**** DATA TO EXAMINE

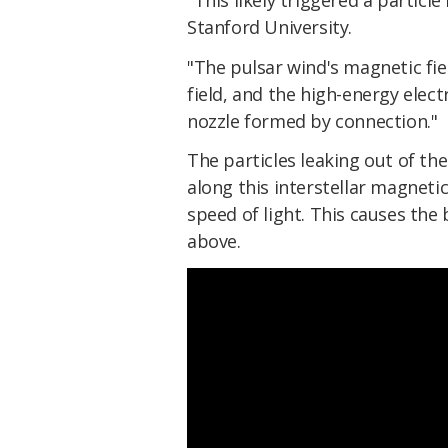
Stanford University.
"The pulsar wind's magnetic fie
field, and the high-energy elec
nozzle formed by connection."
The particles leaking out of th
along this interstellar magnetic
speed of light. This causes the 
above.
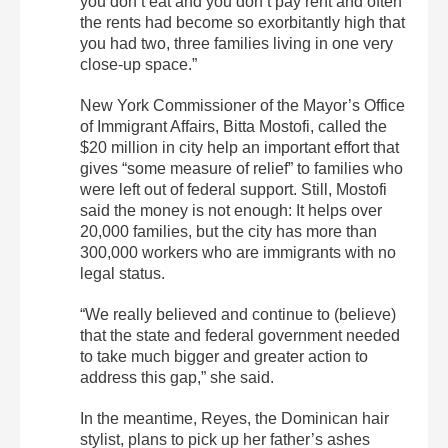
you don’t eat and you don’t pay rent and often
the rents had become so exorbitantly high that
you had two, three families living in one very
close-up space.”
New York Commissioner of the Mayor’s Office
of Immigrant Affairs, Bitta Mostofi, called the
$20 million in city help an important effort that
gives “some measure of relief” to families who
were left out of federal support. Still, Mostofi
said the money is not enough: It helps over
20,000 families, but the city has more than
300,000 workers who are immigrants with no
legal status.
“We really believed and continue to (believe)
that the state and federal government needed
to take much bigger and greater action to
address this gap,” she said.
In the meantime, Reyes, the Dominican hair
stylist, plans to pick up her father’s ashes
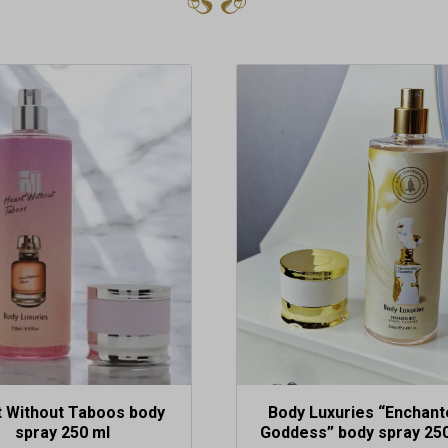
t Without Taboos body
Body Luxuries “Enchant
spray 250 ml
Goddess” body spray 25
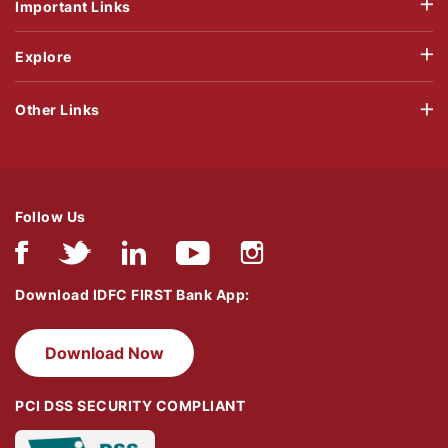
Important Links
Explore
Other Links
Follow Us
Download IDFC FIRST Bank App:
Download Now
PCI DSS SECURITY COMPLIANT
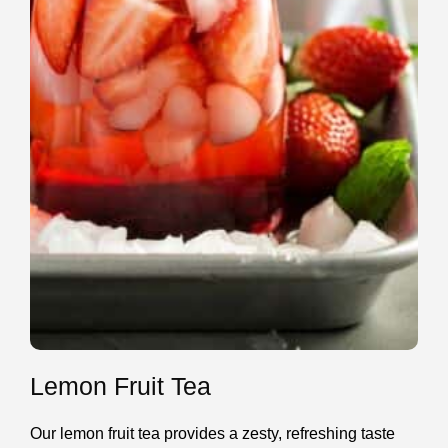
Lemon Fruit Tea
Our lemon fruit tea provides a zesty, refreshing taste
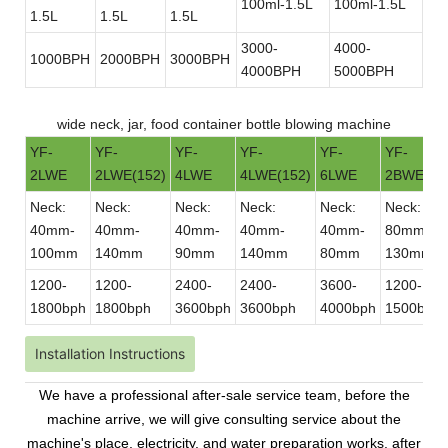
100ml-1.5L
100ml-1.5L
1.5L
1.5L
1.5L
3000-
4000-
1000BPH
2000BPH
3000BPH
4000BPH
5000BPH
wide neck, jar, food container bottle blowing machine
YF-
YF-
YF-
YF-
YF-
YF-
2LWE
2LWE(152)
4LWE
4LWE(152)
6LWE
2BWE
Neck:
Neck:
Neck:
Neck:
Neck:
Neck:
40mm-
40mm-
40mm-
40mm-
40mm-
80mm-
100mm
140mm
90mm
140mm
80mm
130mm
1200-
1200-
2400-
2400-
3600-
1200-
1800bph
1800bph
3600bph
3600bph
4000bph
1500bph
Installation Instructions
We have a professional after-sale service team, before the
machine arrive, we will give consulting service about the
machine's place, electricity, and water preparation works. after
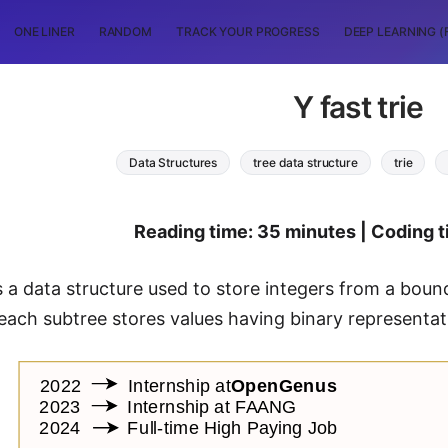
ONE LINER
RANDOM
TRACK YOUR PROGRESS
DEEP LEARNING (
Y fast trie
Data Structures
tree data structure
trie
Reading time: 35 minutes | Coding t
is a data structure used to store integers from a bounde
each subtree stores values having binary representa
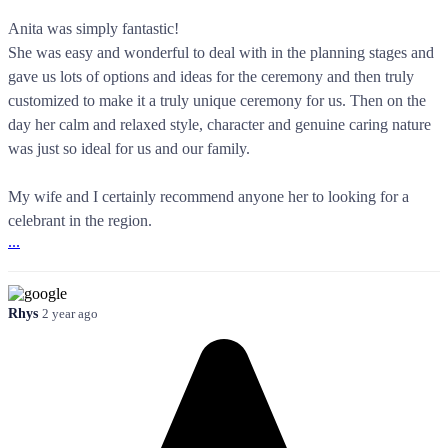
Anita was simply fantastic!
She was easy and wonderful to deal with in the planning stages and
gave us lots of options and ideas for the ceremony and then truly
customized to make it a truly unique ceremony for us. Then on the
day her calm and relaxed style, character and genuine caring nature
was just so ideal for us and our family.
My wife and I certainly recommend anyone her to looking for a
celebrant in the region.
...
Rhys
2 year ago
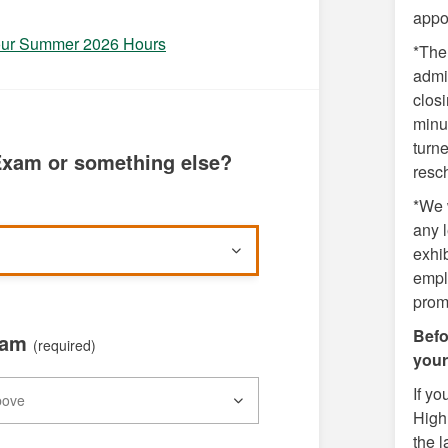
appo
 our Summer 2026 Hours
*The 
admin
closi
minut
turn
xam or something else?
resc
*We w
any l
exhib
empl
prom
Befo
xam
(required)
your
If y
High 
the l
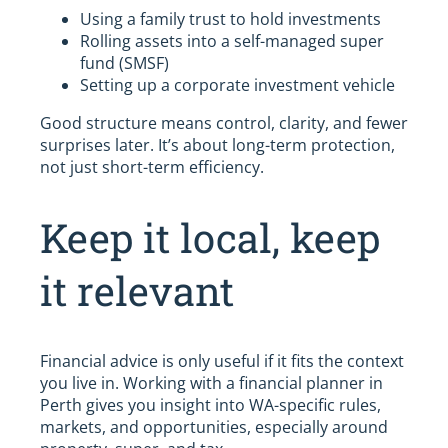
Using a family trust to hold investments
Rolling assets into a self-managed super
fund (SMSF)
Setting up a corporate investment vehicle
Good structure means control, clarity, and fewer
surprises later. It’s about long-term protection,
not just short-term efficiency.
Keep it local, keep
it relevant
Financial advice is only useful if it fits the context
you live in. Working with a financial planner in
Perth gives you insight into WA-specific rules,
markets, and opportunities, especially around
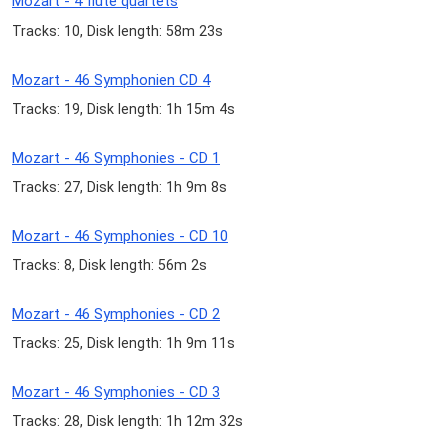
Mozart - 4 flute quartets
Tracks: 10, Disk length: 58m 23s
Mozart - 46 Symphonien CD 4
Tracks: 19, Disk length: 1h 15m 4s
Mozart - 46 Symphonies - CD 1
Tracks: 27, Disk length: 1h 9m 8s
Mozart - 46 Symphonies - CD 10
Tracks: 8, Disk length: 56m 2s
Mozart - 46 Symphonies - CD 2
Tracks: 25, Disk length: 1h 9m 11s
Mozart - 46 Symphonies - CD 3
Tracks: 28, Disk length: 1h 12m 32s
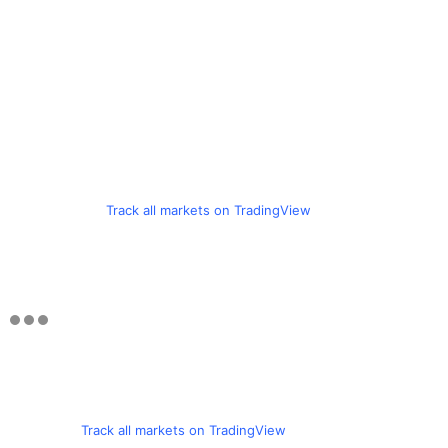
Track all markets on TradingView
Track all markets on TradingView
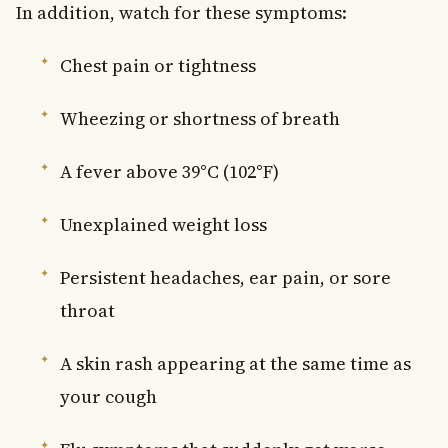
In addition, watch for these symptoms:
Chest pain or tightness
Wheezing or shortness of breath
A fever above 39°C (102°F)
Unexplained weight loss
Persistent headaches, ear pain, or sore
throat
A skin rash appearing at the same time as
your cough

********

Exact copy, no pictures: write out all the records above.

→ RESPONSE TO THIS TASK
Stanford University.
"The pulsar wind's magnetic fie
field, and the high-energy elec
nozzle formed by connection."
The particles leaking out of th
along this interstellar magnetic
speed of light. This causes the 
above.
you don’t eat and you don’t pay rent and often
the rents had become so exorbitantly high that
you had two, three families living in one very
close-up space.”
New York Commissioner of the Mayor’s Office
of Immigrant Affairs, Bitta Mostofi, called the
$20 million in city help an important effort that
gives “some measure of relief” to families who
were left out of federal support. Still, Mostofi
said the money is not enough: It helps over
20,000 families, but the city has more than
300,000 workers who are immigrants with no
legal status.
“We really believed and continue to (believe)
that the state and federal government needed
to take much bigger and greater action to
address this gap,” she said.
In the meantime, Reyes, the Dominican hair
stylist, plans to pick up her father’s ashes
t Without Taboos body
Body Luxuries “Enchant
spray 250 ml
Goddess” body spray 25
Important Links
Explore
Other Links
Follow Us
Download IDFC FIRST Bank App:
Download Now
PCI DSS SECURITY COMPLIANT
Lemon Fruit Tea
Our lemon fruit tea provides a zesty, refreshing taste
100ml-1.5L
100ml-1.5L
1.5L
1.5L
1.5L
3000-
4000-
1000BPH
2000BPH
3000BPH
4000BPH
5000BPH
wide neck, jar, food container bottle blowing machine
YF-
YF-
YF-
YF-
YF-
YF-
2LWE
2LWE(152)
4LWE
4LWE(152)
6LWE
2BWE
Neck:
Neck:
Neck:
Neck:
Neck:
Neck:
40mm-
40mm-
40mm-
40mm-
40mm-
80mm-
100mm
140mm
90mm
140mm
80mm
130mm
1200-
1200-
2400-
2400-
3600-
1200-
1800bph
1800bph
3600bph
3600bph
4000bph
1500bph
Installation Instructions
We have a professional after-sale service team, before the
machine arrive, we will give consulting service about the
machine's place, electricity, and water preparation works. after
ONE LINER
RANDOM
TRACK YOUR PROGRESS
DEEP LEARNING (
Y fast trie
Data Structures
tree data structure
trie
Reading time: 35 minutes | Coding t
is a data structure used to store integers from a bounde
each subtree stores values having binary representa
Anita was simply fantastic!
She was easy and wonderful to deal with in the planning stages and
gave us lots of options and ideas for the ceremony and then truly
customized to make it a truly unique ceremony for us. Then on the
day her calm and relaxed style, character and genuine caring nature
was just so ideal for us and our family.
My wife and I certainly recommend anyone her to looking for a
celebrant in the region.
...
Rhys
2 year ago
appo
 our Summer 2026 Hours
*The 
admin
closi
minut
turn
xam or something else?
resc
*We w
any l
exhib
empl
prom
Befo
xam
(required)
your
If y
High 
the l
Using a family trust to hold investments
Rolling assets into a self-managed super
fund (SMSF)
Setting up a corporate investment vehicle
Good structure means control, clarity, and fewer
surprises later. It’s about long-term protection,
not just short-term efficiency.
Keep it local, keep
it relevant
Financial advice is only useful if it fits the context
you live in. Working with a financial planner in
Perth gives you insight into WA-specific rules,
markets, and opportunities, especially around
Mozart - 4 flute quartets
Tracks: 10, Disk length: 58m 23s
Mozart - 46 Symphonien CD 4
Tracks: 19, Disk length: 1h 15m 4s
Mozart - 46 Symphonies - CD 1
Tracks: 27, Disk length: 1h 9m 8s
Mozart - 46 Symphonies - CD 10
Tracks: 8, Disk length: 56m 2s
Mozart - 46 Symphonies - CD 2
Tracks: 25, Disk length: 1h 9m 11s
Mozart - 46 Symphonies - CD 3
Tracks: 28, Disk length: 1h 12m 32s
Track all markets on TradingView
Track all markets on TradingView
In addition, watch for these symptoms:
Chest pain or tightness
Wheezing or shortness of breath
A fever above 39°C (102°F)
Unexplained weight loss
Persistent headaches, ear pain, or sore
throat
A skin rash appearing at the same time as
your cough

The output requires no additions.